Data Structures and Algorithms is a topic that inevitably comes up when learning how to program. When I was first introduced to this subject, I knew it was something that needed to be understood but I couldn’t quite figure out how to explain its relevance. It was too abstract and I didn’t have enough experience to truly appreciate its importance.

However, recently, I ran into a situation where I could understand its relevance in clearer terms. I wanted to share this example in this post where I realized the importance of choosing the correct data structure for the problem you’re trying to solve.

I’ve been working through some LeetCode problems in preparation for future whiteboarding challenges. Python is my go-to for these types of problems because the syntax is clear and easy to understand. Whenever I solve one of these problems, I sometimes will bring up the problem and solution to my girlfriend who also can write some Python.

Here’s the LeetCode problem that inspired this post.

Contains Duplicate - Leetcode Link

Problem Statement: Given an array of integers, find if the array contains any duplicates.

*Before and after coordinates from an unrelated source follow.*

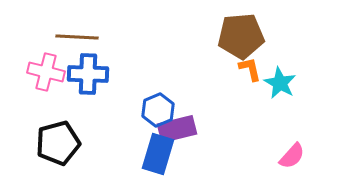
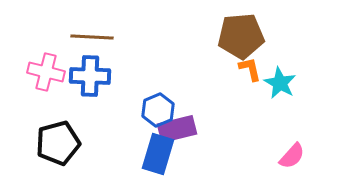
brown line: moved 15 px right
blue cross: moved 2 px right, 2 px down
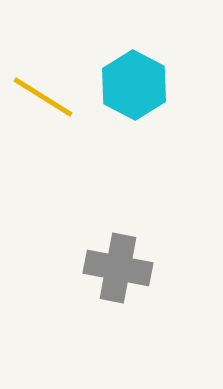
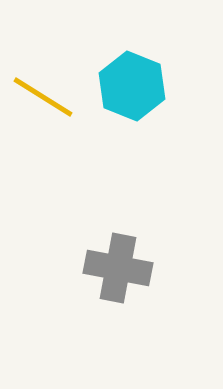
cyan hexagon: moved 2 px left, 1 px down; rotated 6 degrees counterclockwise
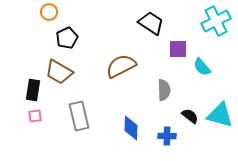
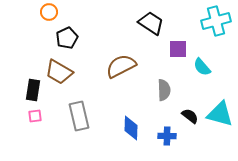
cyan cross: rotated 12 degrees clockwise
cyan triangle: moved 1 px up
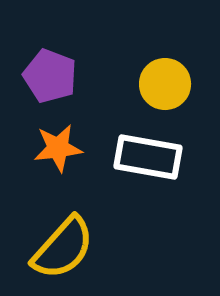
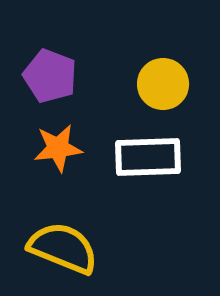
yellow circle: moved 2 px left
white rectangle: rotated 12 degrees counterclockwise
yellow semicircle: rotated 110 degrees counterclockwise
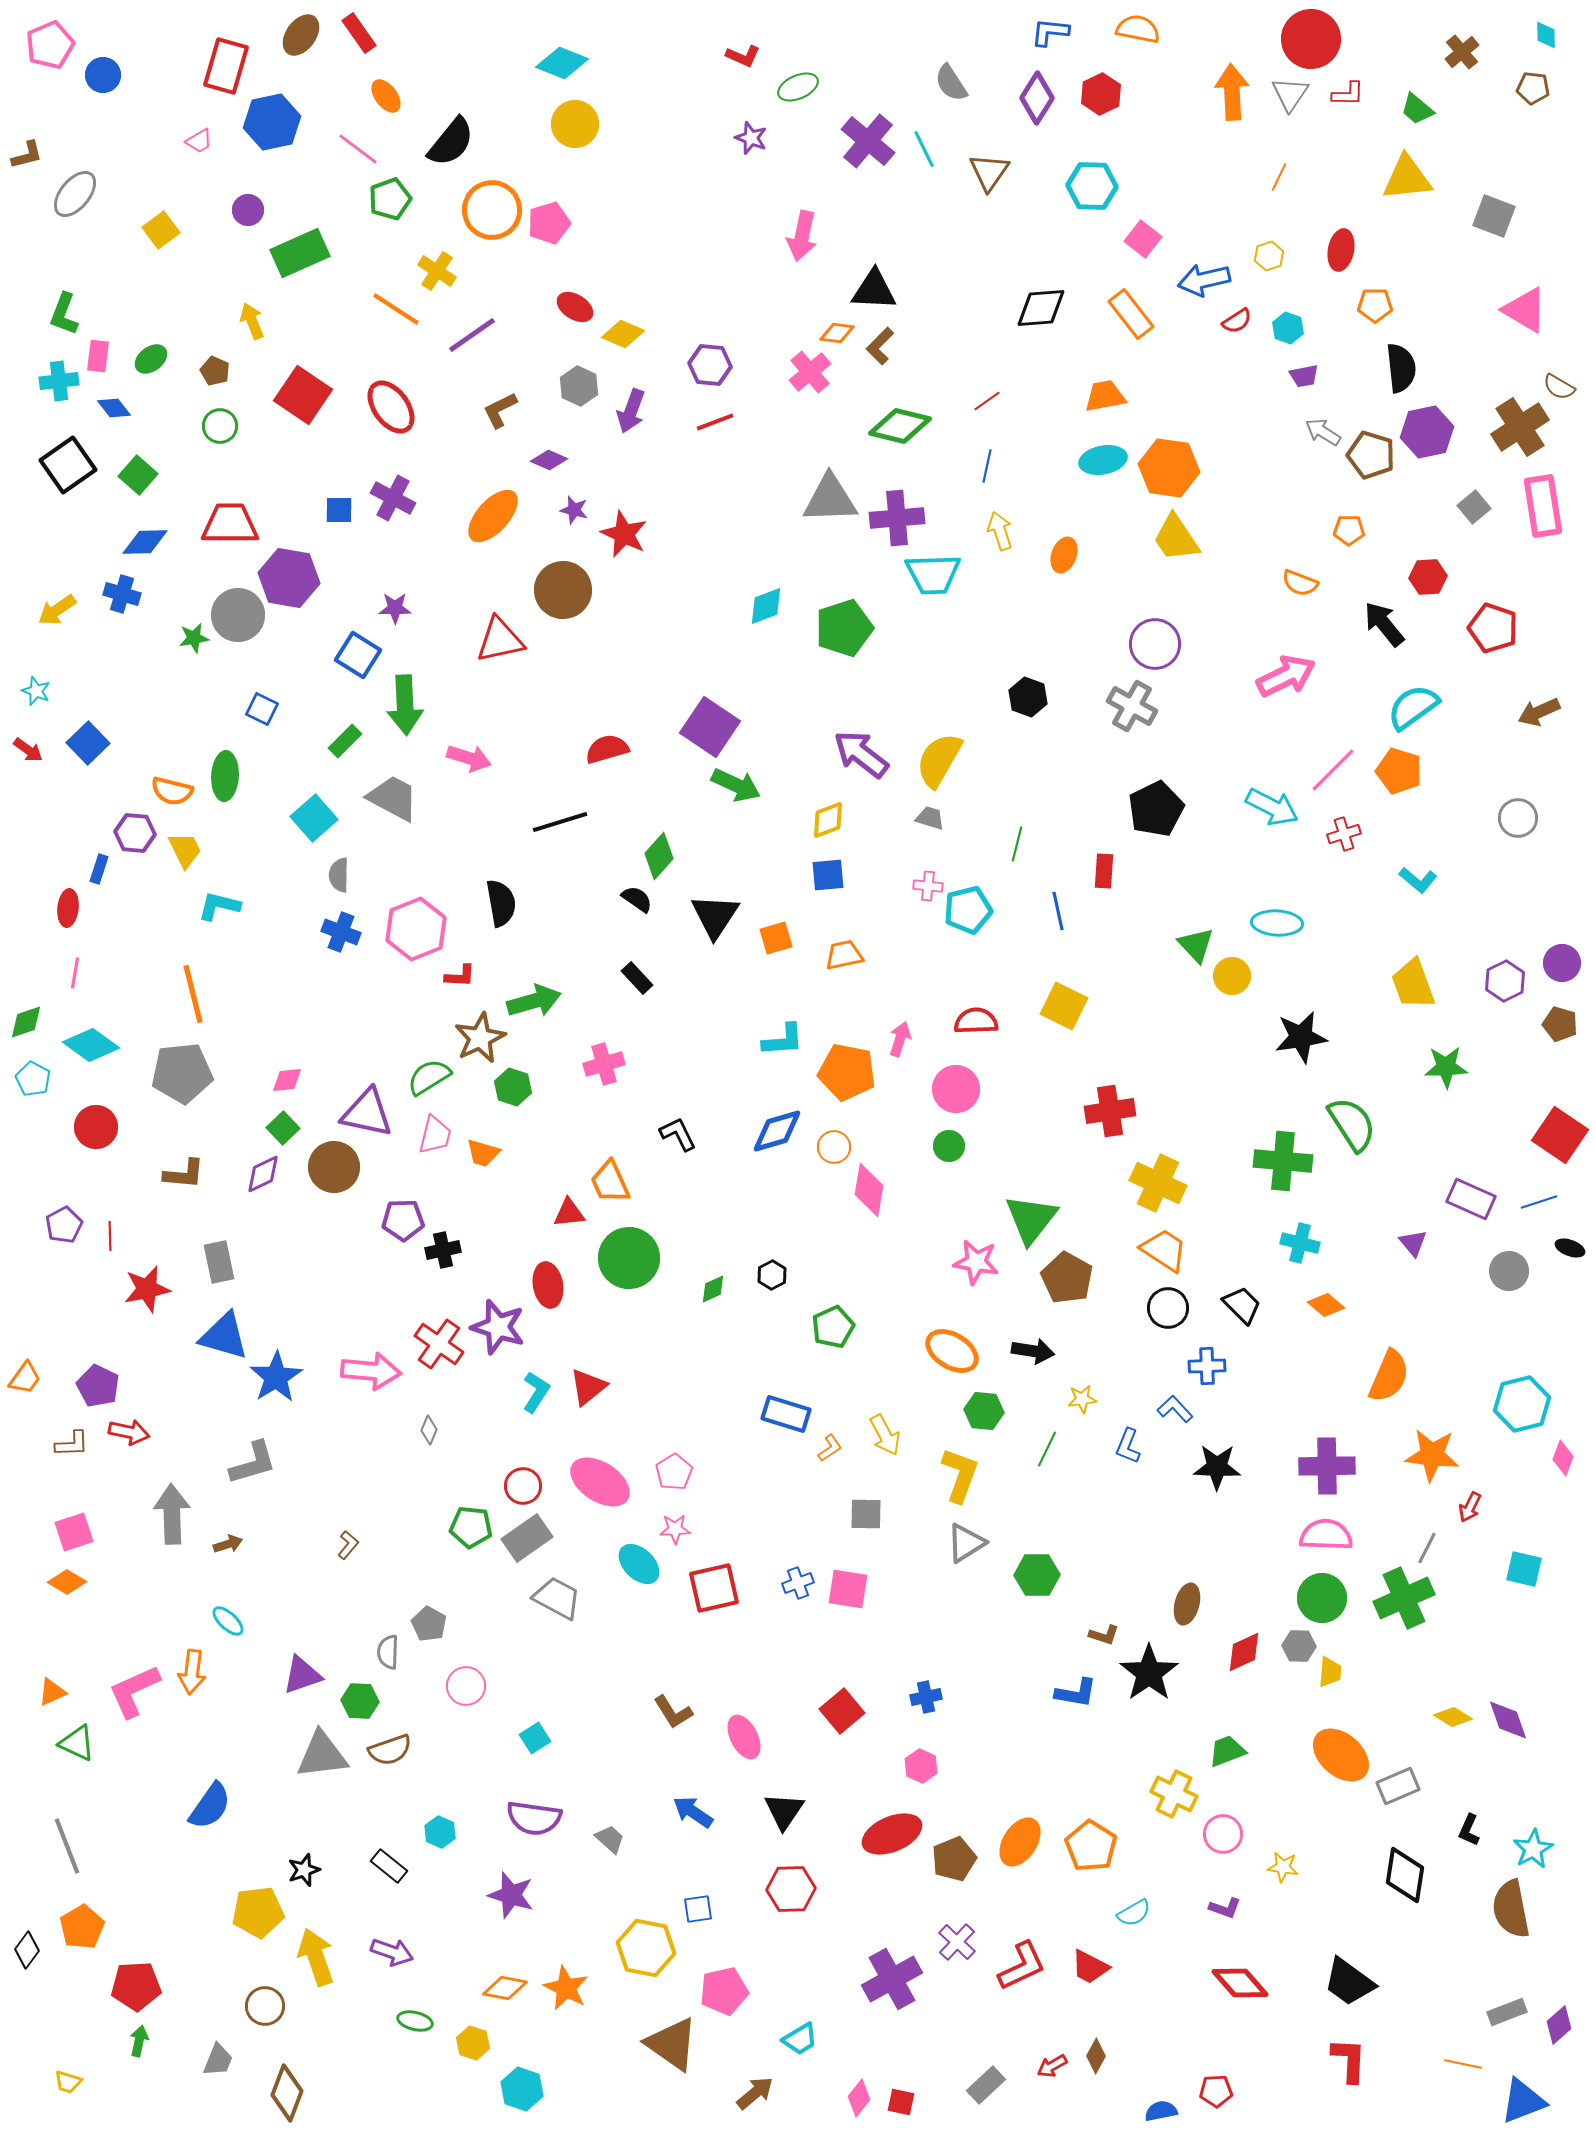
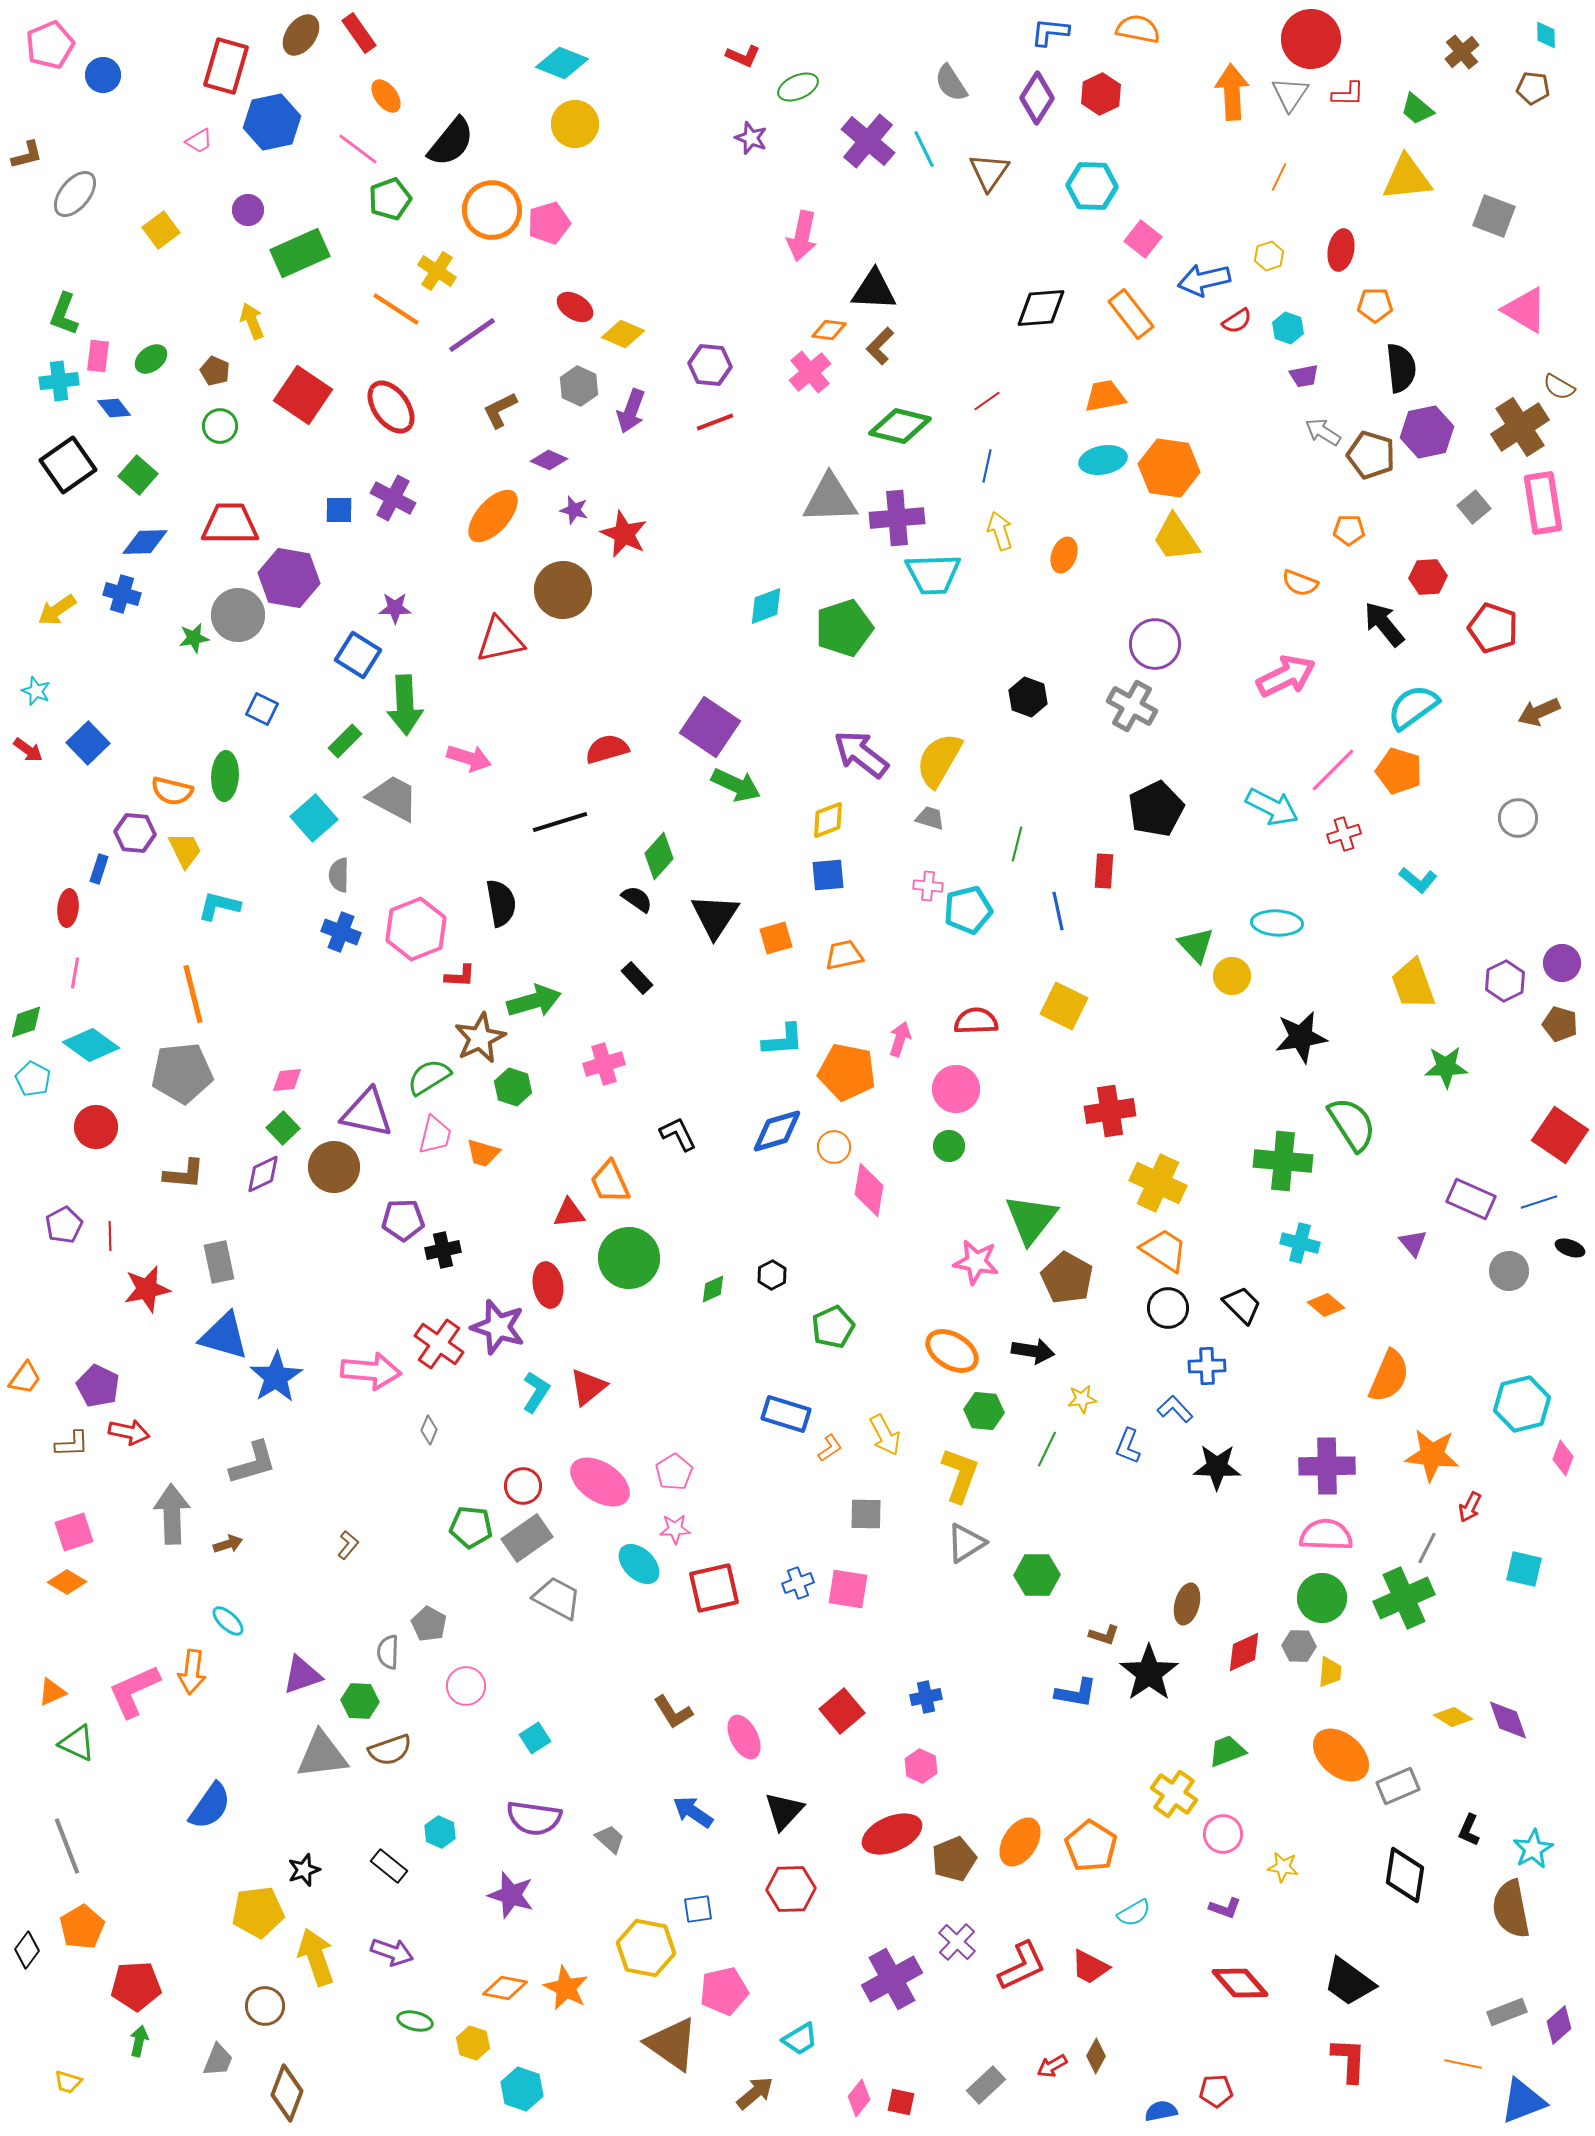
orange diamond at (837, 333): moved 8 px left, 3 px up
pink rectangle at (1543, 506): moved 3 px up
yellow cross at (1174, 1794): rotated 9 degrees clockwise
black triangle at (784, 1811): rotated 9 degrees clockwise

Your function should return true if any value appears at least twice in the array, and it should return false if every element is distinct.

My Solution

class Solution:
    def containsDuplicate(self, nums: List[int]) -> bool:
        tracker = {}

        for i in nums:
            if i not in tracker:
                tracker[i] = 1
            else:
                return True

        return False

The above code in plain english:

1. Create an empty dictionary which will be used to look up values
2. Loop through the list of integers that are passed into the function
3. If the element in the list of integers is not in the dictionary, set that element in the list as a key in the dictionary with the value of 1
4. If the element is already in the dictionary, return True as per the problem description because that means that element appeared twice
5. Continue doing #3 and #4 until we find a duplicate or we loop over the entire input
6. After going through the whole list of integers, if True was never returned, return False because none of the integers were duplicates

My solution passed 18/18 of the test cases on LeetCode.

When I shared my solution with my girlfriend, she asked me to explain why I used a dictionary instead of using a list as storage. I couldn’t explain why so she refactored my algorithm and that’s when we both learned something new.

Let’s take a look at her solution.

Girlfriend’s Solution

class Solution:
    def containsDuplicate(self, nums: List[int]) -> bool:
        tracker = []

        for i in nums:
            if i not in tracker:
                tracker.append(i)
            else:
                return True

        return False

The above code in plain english:

1. Create an empty list called “tracker” which will be used to lookup values
2. Loop through the list of integers that are passed into the function
3. If the element in the list is not in tracker, add that element into tracker
4. If the element is already in tracker, return True as per the problem description because that means that element appeared twice
5. Continue doing #3 and #4 until we find a duplicate or we loop over the entire input
6. After going through the whole list of integers, if True was never returned, return False because none of the integers were duplicates

This solution worked for 17/18 test cases on LeetCode but on the 18th one, the Time Limit was Exceeded and the problem was considered unsolved. We looked at each other with confused expressions when we saw that result. Her logic was practically the same but the algorithm took too long to process?

We examined the list that was used in the 18th test case and saw that it was a list of numbers starting at -24500 incrementing by +1. We knew that the logic “works” because 17/18 test cases were passed so we concluded that the size of the input was the problem. Something about this algorithm was handling a list of 24,500 integers too slowly.

So this is when it clicked for me. I learned that the underlying data structure behind a Python dictionary is a hash table. After googling around I came across the following.

If you could choose to store things that you’d want to look up later in a Python dictionary or in a Python list, which would you choose? It turns out that looking up items in a Python dictionary is much faster than looking up items in a Python list. If you search for a fixed number of keys, if you grow your haystack size (i.e. the size of the collection you’re searching through) by 10,000x from 1k entries to 10M entries, using a dict is over 5000x faster than using a list! (Source: Fluent Python by Luciano Ramalho)

Source: Jessica Yung’s Blog

After it’s all said and done, if I ever get asked why I used a dictionary to help with lookup values, I’ll be able to give an explanation. Even with the same logic, using the optimum data structure for the problem you’re trying to solve can result in better performance and time saved. This concept seems to be especially important when dealing with large amounts of data.

Creating a solution that works that you can’t explain is just as bad as developing a solution that doesn’t work at all.